◆ **WORK TO BE COMPLETED**:
The goal here is an exact copy of the entries below, without their pictures.

======== RECORD EXCERPTS ========

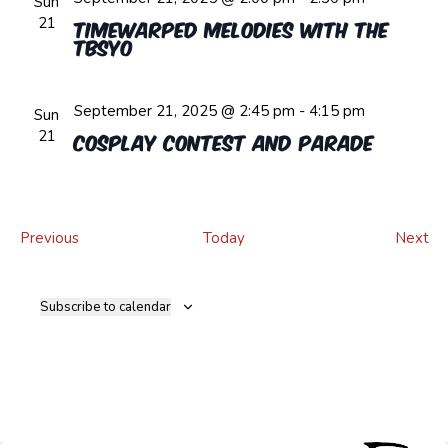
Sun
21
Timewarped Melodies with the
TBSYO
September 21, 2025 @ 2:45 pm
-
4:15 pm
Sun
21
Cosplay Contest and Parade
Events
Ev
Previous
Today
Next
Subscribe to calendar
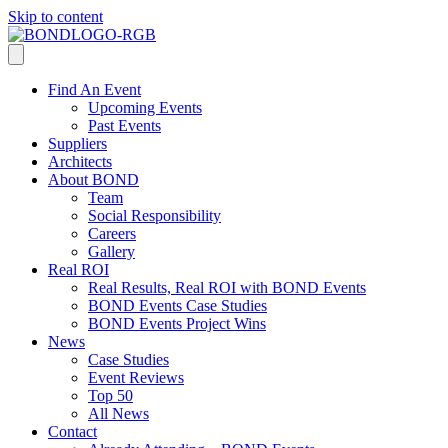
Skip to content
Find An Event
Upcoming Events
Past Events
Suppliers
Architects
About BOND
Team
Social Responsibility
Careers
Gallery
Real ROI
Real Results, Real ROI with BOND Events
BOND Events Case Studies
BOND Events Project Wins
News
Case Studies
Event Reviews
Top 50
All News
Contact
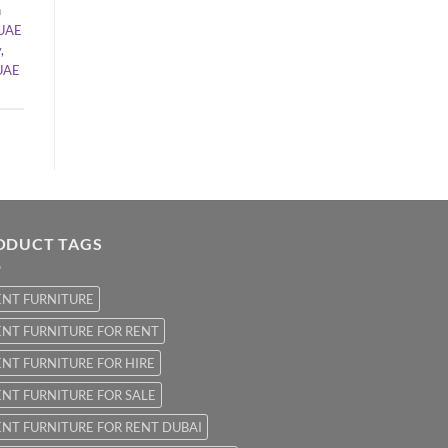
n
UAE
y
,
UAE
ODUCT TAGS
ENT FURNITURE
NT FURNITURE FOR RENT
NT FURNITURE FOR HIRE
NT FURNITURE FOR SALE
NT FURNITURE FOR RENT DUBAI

========

◆ **TASK OUTPUT**:
Sun
21
Timewarped Melodies with the
TBSYO
September 21, 2025 @ 2:45 pm
-
4:15 pm
Sun
21
Cosplay Contest and Parade
Events
Ev
Previous
Today
Next
Subscribe to calendar
Skip to content
Find An Event
Upcoming Events
Past Events
Suppliers
Architects
About BOND
Team
Social Responsibility
Careers
Gallery
Real ROI
Real Results, Real ROI with BOND Events
BOND Events Case Studies
BOND Events Project Wins
News
Case Studies
Event Reviews
Top 50
All News
Contact
n
UAE
y
,
UAE
ODUCT TAGS
ENT FURNITURE
NT FURNITURE FOR RENT
NT FURNITURE FOR HIRE
NT FURNITURE FOR SALE
NT FURNITURE FOR RENT DUBAI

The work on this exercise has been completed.